In cases where the simultaneous use of clarithromycin with statins cannot be avoided, it is recommended to prescribe the lowest registered statin dose. The use of a statin that does not depend on CYP3A metabolism (eg, fluvastatin) may be considered. (See section 4.5).

Oral Hypoglycemic Agents/Insulin

Concomitant use of clarithromycin with oral hypoglycaemic agents (such as sulfonylureas) and/or insulin may result in significant hypoglycaemia. Close glucose monitoring is recommended (see section 4.5).

oral anticoagulants

There is a risk of major bleeding and a significant increase in international normalized ratio (INR) and prothrombin time when clarithromycin is co-administered with warfarin (see section 4.5). INR and prothrombin times should be monitored frequently while patients are receiving clarithromycin and oral anticoagulants concomitantly. Caution should be exercised when co-administering clarithromycin with direct-acting oral anticoagulants such as dabigatran, rivaroxaban and apixaban, especially in patients at high risk of bleeding (see section 4.5).

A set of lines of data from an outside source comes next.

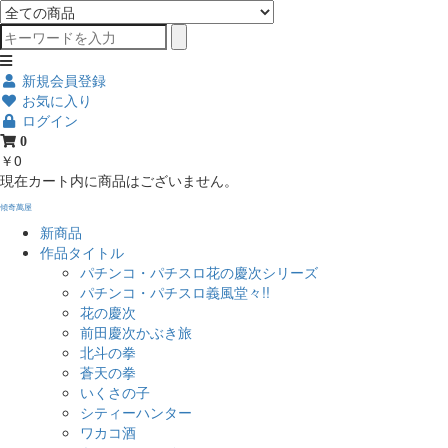
新規会員登録
お気に入り
ログイン
0
￥0
現在カート内に商品はございません。
傾奇萬屋
新商品
作品タイトル
パチンコ・パチスロ花の慶次シリーズ
パチンコ・パチスロ義風堂々!!
花の慶次
前田慶次かぶき旅
北斗の拳
蒼天の拳
いくさの子
シティーハンター
ワカコ酒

Prolonged use can, as with other antibiotics, lead to colonization by increased numbers of non-susceptible bacteria and fungi. If infections occur, appropriate treatment should be initiated.

Attention should also be paid to the possibility of cross-resistance between clarithromycin and other macrolides, as well as lincomycin and clindamycin.

The use of the following drugs is strictly contraindicated due to the possibility of serious drug interaction effects:

Astemizol, cisaprida, domperidona, pimozida y terfenadina

Elevated levels of cisapride have been reported in patients receiving clarithromycin and cisapride concomitantly. This can lead to prolongation of the QT interval and cardiac arrhythmias, including ventricular tachycardia, ventricular fibrillation, and torsades de pointes. Similar effects have been observed in patients receiving clarithromycin and pimozide at the same time (see section 4.3).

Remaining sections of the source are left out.